Saroyan served in the U.S. Army during World War II and was stationed in Astoria, Queens, spending much of his time at the Lombardy Hotel in Manhattan, far from Army personnel. In 1942, he was posted to London as part of a Signal Corps film unit. He narrowly avoided a court martial when his novel, The Adventures of Wesley Jackson, was seen as advocating pacifism. Interest in Saroyan's novels declined after the war, when he was criticized for sentimentality. Freedom, brotherly love, and universal benevolence were for him basic values, but critics considered his idealism as out of step with the times which, in their view, were properly described as devoted to division, ethnic and ideological hatred, and universal predation. He still wrote prolifically, so that one of his readers could ask "How could you write so much good stuff and still write such bad stuff?" In the novellas The Assyrian and other stories (1950) and in The Laughing Matter (1953), Saroyan mixed allegorical elements within a realistic novel. The plays Sam Ego's House (1949) and The Slaughter of the Innocents (1958) were not as successful as his prewar plays. Many of Saroyan's later plays, such as The Paris Comedy (1960), The London Comedy (1960), and Settled Out of Court (1960), premiered in Europe. Manuscripts of a number of unperformed plays are now at Stanford University with his other papers.
When Ernest Hemingway learned that Saroyan had made fun of the controversial non-fiction work Death in the Afternoon, Hemingway responded: "We've seen them come and go — good ones too, better ones than you, Mr. Saroyan."

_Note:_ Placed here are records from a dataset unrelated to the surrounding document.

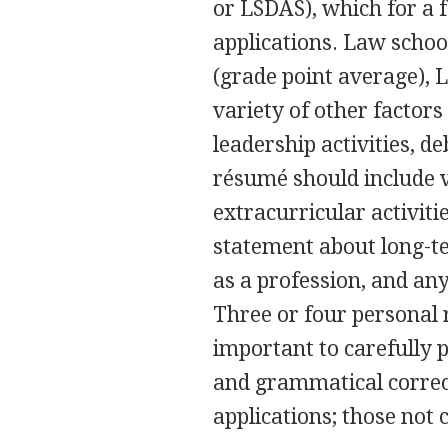
or LSDAS), which for a f
applications. Law scho
(grade point average), 
variety of other factors
leadership activities, d
résumé should include v
extracurricular activiti
statement about long-t
as a profession, and an
Three or four personal 
important to carefully 
and grammatical correc
applications; those not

One of Saroyan's most financially successful ventures was perhaps his most unlikely: the song "Come On-a My House," which became a huge hit in 1951 for singer Rosemary Clooney. Saroyan wrote the song in 1939 with his cousin Ross Bagdasarian (who later became famous as "David Seville," the impresario behind Alvin and the Chipmunks), adapting the music from an Armenian folk song.
Saroyan also painted. He said: "I made drawings before I learned how to write. The impulse to do so seems basic — it is both the invention and the use of language." His abstract expressionist works were exhibited by the Anita Shapolsky Gallery in New York City. From 1958 on, William Saroyan mainly resided in a Paris apartment. In the late 1960s and 1970s, Saroyan earned more money and finally got out of debt. In 1979, he was inducted into the American Theater Hall of Fame.